### WHAT THE TASK ASKS:
For the listing that follows, report how many lines contain the string "Сергей", giving the number alone.

### THE DATA:
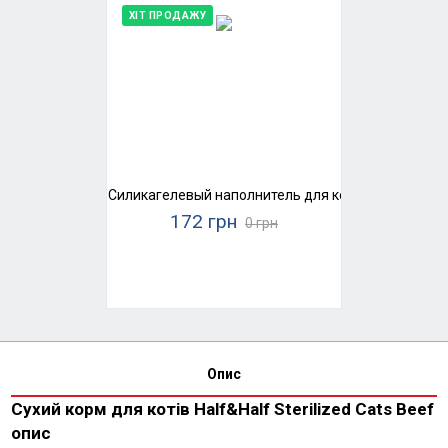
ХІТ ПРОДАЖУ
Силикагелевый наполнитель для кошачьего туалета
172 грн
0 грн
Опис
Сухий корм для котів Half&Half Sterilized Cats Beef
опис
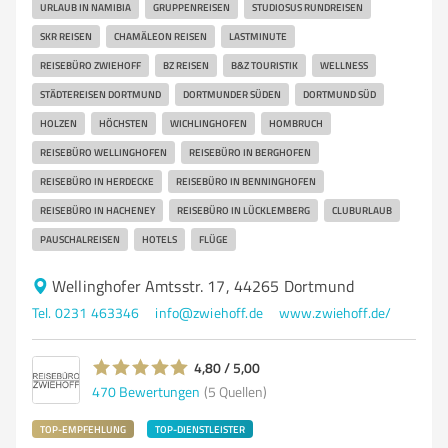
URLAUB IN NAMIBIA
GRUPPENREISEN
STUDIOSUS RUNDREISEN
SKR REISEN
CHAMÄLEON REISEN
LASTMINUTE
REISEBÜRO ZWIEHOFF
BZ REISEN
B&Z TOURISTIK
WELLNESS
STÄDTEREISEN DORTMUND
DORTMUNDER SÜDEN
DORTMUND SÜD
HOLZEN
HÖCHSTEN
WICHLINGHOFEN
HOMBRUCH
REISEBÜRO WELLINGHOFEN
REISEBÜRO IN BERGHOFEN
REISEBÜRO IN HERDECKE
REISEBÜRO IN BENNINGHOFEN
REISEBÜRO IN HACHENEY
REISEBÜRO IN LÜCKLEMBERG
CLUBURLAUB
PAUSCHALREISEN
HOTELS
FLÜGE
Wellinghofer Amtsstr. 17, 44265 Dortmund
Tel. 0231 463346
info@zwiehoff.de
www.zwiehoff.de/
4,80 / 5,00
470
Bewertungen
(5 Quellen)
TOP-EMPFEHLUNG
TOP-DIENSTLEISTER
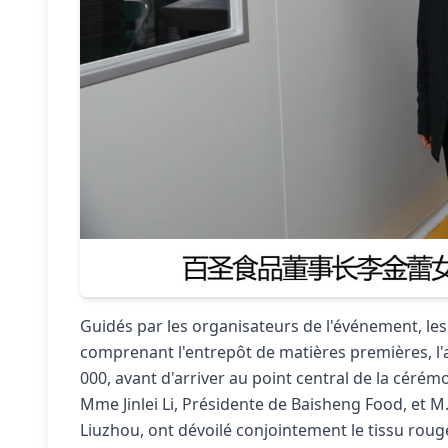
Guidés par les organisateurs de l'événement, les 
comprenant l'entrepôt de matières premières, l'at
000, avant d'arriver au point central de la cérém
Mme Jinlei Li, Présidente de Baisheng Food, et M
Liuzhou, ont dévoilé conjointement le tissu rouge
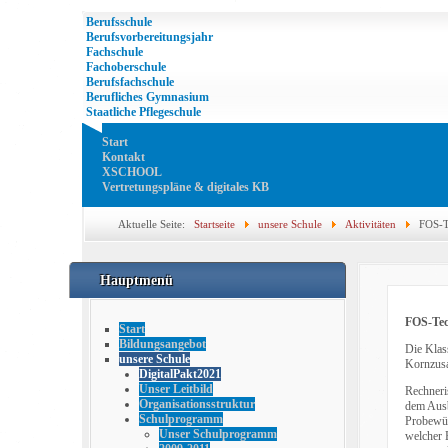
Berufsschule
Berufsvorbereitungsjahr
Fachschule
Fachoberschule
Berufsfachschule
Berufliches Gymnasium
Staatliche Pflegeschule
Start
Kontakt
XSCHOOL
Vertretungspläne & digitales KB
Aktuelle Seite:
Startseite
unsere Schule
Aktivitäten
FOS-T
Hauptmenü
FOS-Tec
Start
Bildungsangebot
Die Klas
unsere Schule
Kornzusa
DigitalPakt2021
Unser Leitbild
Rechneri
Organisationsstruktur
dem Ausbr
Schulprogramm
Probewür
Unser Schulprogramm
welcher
---
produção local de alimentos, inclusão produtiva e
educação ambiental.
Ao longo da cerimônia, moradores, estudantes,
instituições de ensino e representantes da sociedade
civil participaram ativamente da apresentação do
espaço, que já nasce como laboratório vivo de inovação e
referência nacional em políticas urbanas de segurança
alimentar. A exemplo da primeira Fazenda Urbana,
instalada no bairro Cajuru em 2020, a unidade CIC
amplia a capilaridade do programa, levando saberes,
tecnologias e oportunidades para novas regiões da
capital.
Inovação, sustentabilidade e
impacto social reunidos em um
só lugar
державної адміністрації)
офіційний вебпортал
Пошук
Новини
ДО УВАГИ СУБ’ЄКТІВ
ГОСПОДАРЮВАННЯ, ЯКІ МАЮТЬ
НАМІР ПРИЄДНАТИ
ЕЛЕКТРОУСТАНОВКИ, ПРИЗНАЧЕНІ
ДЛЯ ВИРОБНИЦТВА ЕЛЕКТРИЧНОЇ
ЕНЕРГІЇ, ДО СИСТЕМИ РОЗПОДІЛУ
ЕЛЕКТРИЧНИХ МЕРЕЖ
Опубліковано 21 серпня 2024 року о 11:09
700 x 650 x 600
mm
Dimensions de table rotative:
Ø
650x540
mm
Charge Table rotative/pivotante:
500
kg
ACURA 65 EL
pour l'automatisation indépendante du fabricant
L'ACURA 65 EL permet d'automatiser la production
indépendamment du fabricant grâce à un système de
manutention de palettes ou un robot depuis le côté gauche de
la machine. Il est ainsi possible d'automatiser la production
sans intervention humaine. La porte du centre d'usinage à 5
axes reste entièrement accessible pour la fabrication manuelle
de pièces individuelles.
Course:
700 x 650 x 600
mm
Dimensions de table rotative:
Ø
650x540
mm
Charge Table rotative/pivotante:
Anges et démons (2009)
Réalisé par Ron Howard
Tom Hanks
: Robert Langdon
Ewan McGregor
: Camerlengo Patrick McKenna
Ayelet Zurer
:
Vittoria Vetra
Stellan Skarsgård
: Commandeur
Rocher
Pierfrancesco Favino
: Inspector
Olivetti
* * *
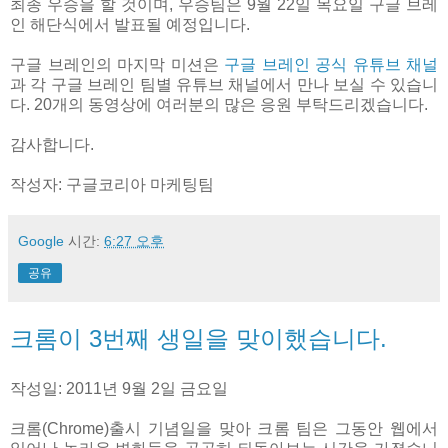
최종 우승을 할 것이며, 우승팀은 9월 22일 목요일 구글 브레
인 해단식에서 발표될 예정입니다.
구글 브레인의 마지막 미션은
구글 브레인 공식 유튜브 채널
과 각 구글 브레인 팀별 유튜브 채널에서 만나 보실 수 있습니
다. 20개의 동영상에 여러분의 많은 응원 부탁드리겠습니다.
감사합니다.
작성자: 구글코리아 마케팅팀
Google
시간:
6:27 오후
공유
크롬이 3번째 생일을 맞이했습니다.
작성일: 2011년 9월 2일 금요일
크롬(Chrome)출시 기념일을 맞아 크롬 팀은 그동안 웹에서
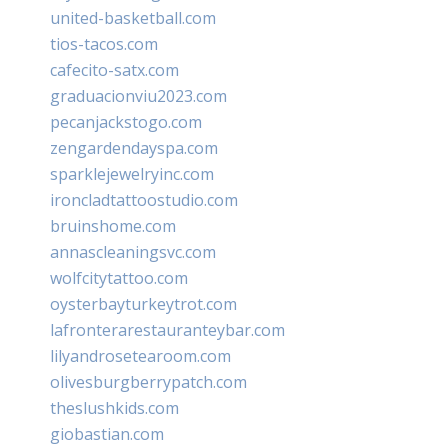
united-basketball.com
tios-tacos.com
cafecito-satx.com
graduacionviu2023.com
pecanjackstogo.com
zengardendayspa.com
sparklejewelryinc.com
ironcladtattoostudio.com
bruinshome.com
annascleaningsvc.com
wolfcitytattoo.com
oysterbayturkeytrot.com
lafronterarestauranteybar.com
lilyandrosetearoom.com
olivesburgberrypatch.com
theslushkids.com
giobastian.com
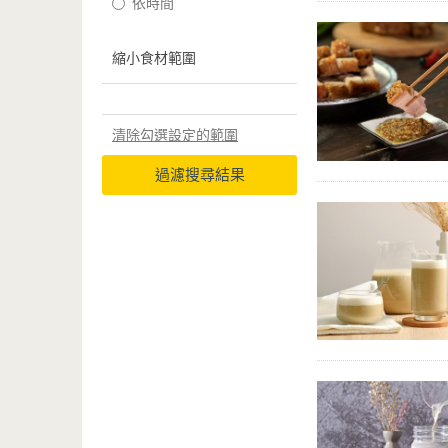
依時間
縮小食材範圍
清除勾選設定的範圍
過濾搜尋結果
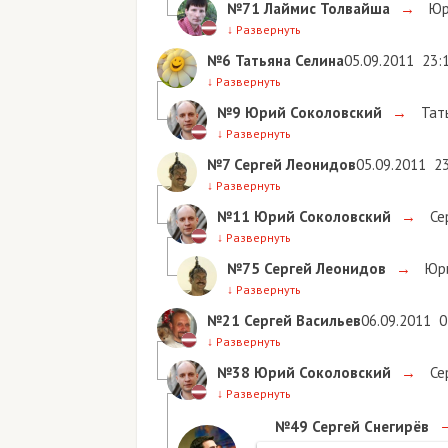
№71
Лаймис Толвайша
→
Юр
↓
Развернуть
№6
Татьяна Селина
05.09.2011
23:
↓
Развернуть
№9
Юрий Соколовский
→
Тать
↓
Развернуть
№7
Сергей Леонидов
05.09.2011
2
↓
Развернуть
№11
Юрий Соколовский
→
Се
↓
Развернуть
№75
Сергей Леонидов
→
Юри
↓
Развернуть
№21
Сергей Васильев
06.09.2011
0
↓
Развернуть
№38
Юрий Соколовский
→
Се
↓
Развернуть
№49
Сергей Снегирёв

### RESULT FOR THIS TASK:
4